Abe Pollin was pugnacious to the end, refusing to walk away until he saw his beloved NBA franchise hoist a second championship banner.
It was not meant to be.
He passed away with his team mired in injuries and uncertainty and friction. That seemingly was the fate of the franchise since the '80s. Its big-name players would succumb to injury, and another season would be lost.
But Pollin never accepted that this was the lot of the franchise. He always saw a better day and the promise of another season, as Dave Johnson came to learn.
"He meant it when he said he would not quit until he won another championship," the team's radio voice said on Tuesday.
They would wheel Pollin to the team's functions the last few years. Frail though he was, his mind remained sharp and focused on what the team could be if it regained its health.
"He came down to our training camp for a day in October," Johnson said. "I am sure it could not have been easy on him, making the trip to Richmond, but that is what the team meant to him."
It is easy to forget after so many disappointing seasons that the Pollin-led Bullets were once one of the elite franchises of the NBA.
The Bullets advanced to the NBA Finals four times in nine seasons and claimed the NBA championship in 1978. That was an unexpected development, given the team's up-and-down season.
It was a 44-win team that did not find its focus until the postseason, and even then the Bullets needed a Game 7 victory in Seattle to reach the pinnacle of their sport.
That was the beginning of the end of the franchise, although the Bullets reached the NBA Finals the following season, only to be defeated in five games by the Sonics.
Pollin admired Wes Unseld, the foundation of those teams, like no other player. Theirs was a unique relationship that never produced a similar amount of success over the next generation as Unseld moved up the rungs of the franchise, from the television voice of the team to coach and finally president of basketball operations.
The losing, the bad breaks and the growth of the NBA at times led to the charge that the game had passed by Pollin, that he had neither the money nor know-how to compete with the new breed of owners.

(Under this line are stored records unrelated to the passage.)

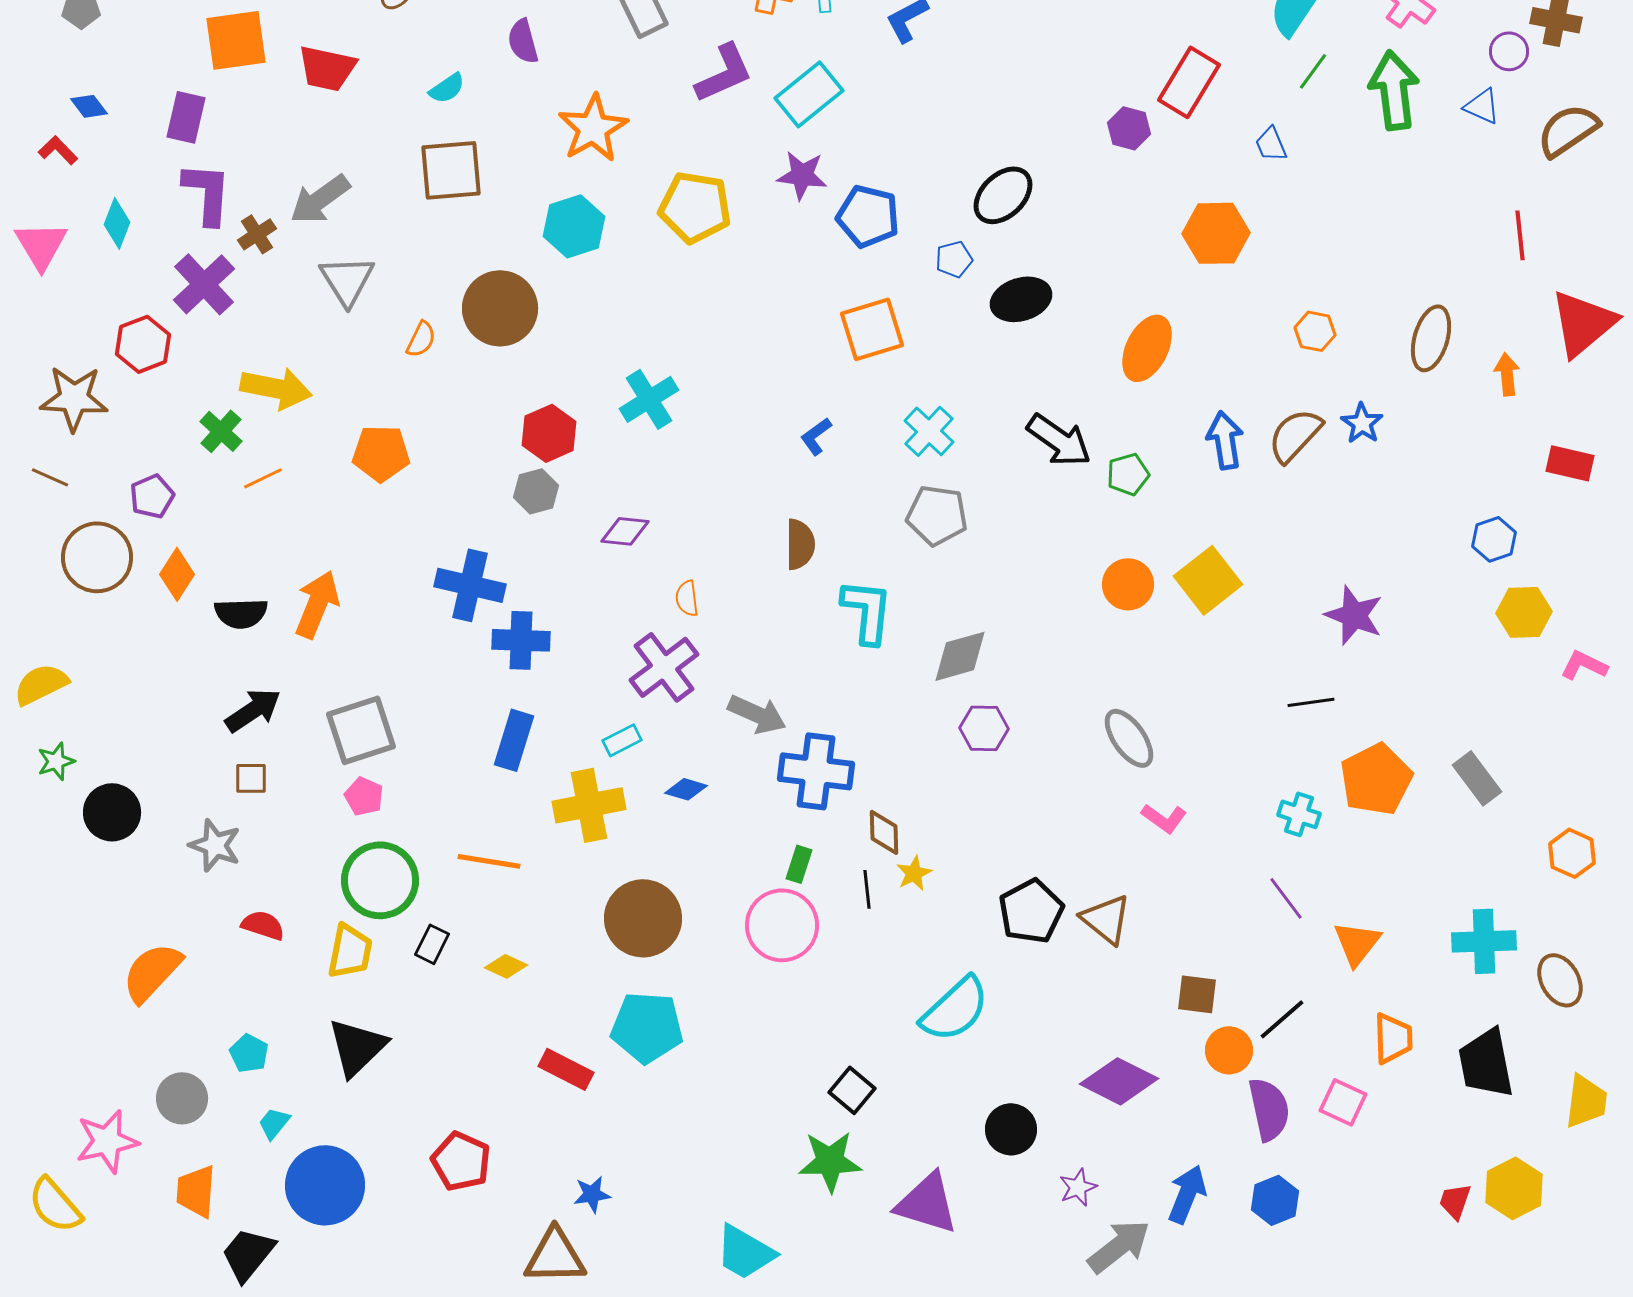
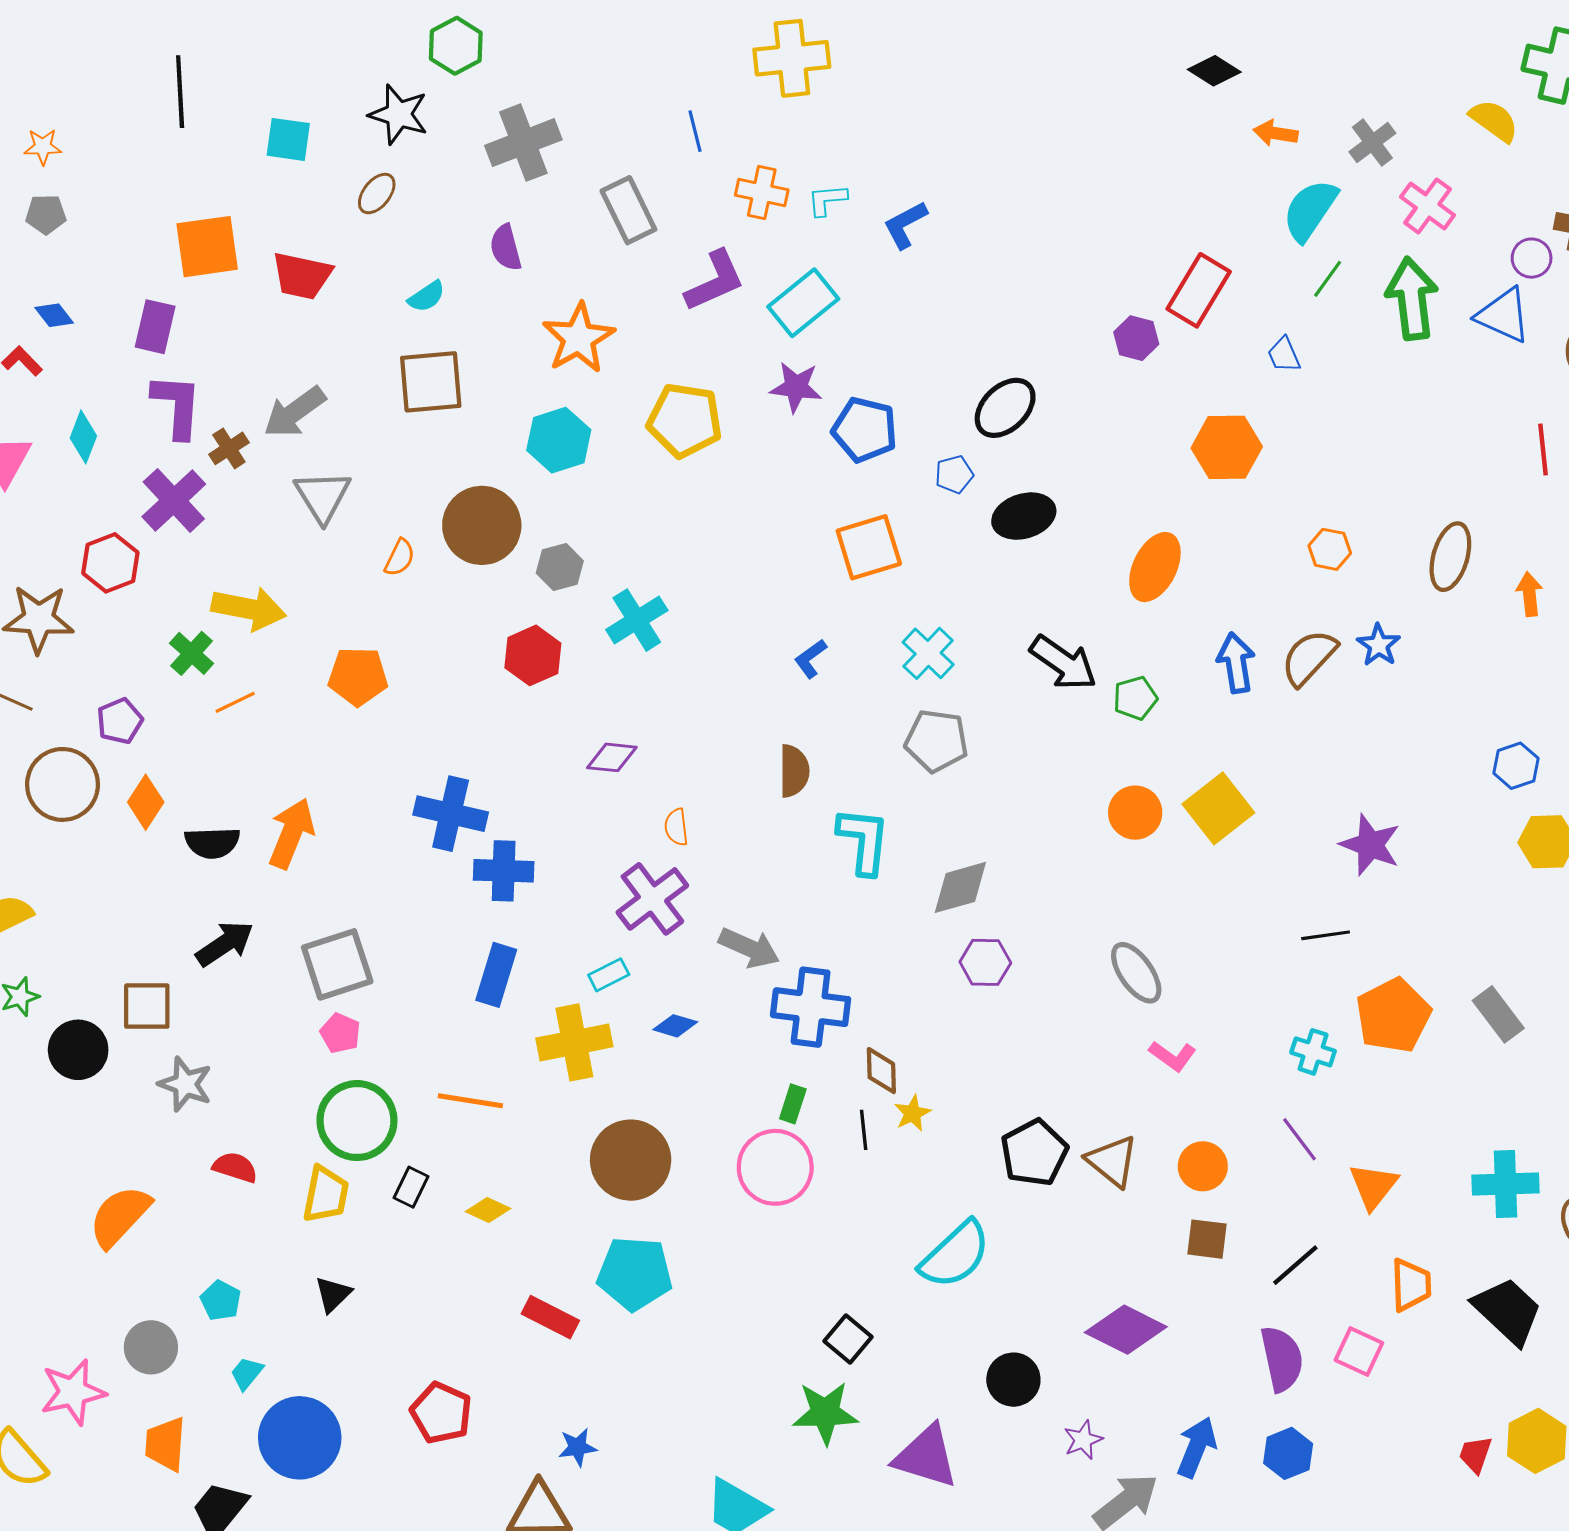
blue triangle: (1482, 106) -> (1503, 315), size x1.5
gray hexagon: (536, 491) -> (560, 567), moved
brown square: (251, 778) -> (147, 1006), moved, size x1.5
black triangle: (357, 1047) -> (333, 1294), size x0.6
orange circle: (1229, 1050) -> (1203, 1166), moved
black trapezoid: (1486, 1063) -> (1508, 1311), turned 144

That charge lost much of its punch after the Wizards advanced to the playoffs in four consecutive seasons before injuries halted their progression last season.
And Pollin showed he was willing to exceed the salary cap if it meant retaining those who he believed could make his championship dream happen.
Pollin developed a soft spot for certain players. But he could be tough if he thought the allegiance went one way.
That was one of the elements that led to the celebrated dismissal of Michael Jordan, the basketball icon who might have been a sacred cow to any owner but Pollin.
Even as Jordan filled the arena to capacity in his two seasons as a player with the Wizards, Pollin knew he was ill-suited as the team's president of basketball operations.
Jordan was too much the celebrity and duffer to be bothered with mundane scouting duties. And he never really allowed himself to be assimilated into the franchise. And so, difficult though it may have been, he was shown the door.
Pollin also believed in the rebirth of downtown. It was that belief that spurred his decision to build the arena in what was then downtrodden Chinatown.
"There is no downtown redevelopment without Abe and the Verizon Center," Johnson said. "Back then, I didn't see too many people lining up to go there. But that was Abe. He believed in the community. Not only would he give, he inspired others to give. He was determined and sincere."
And he is the last of a kind in the NBA.
As commissioner David Stern said, "The NBA has lost its most revered member."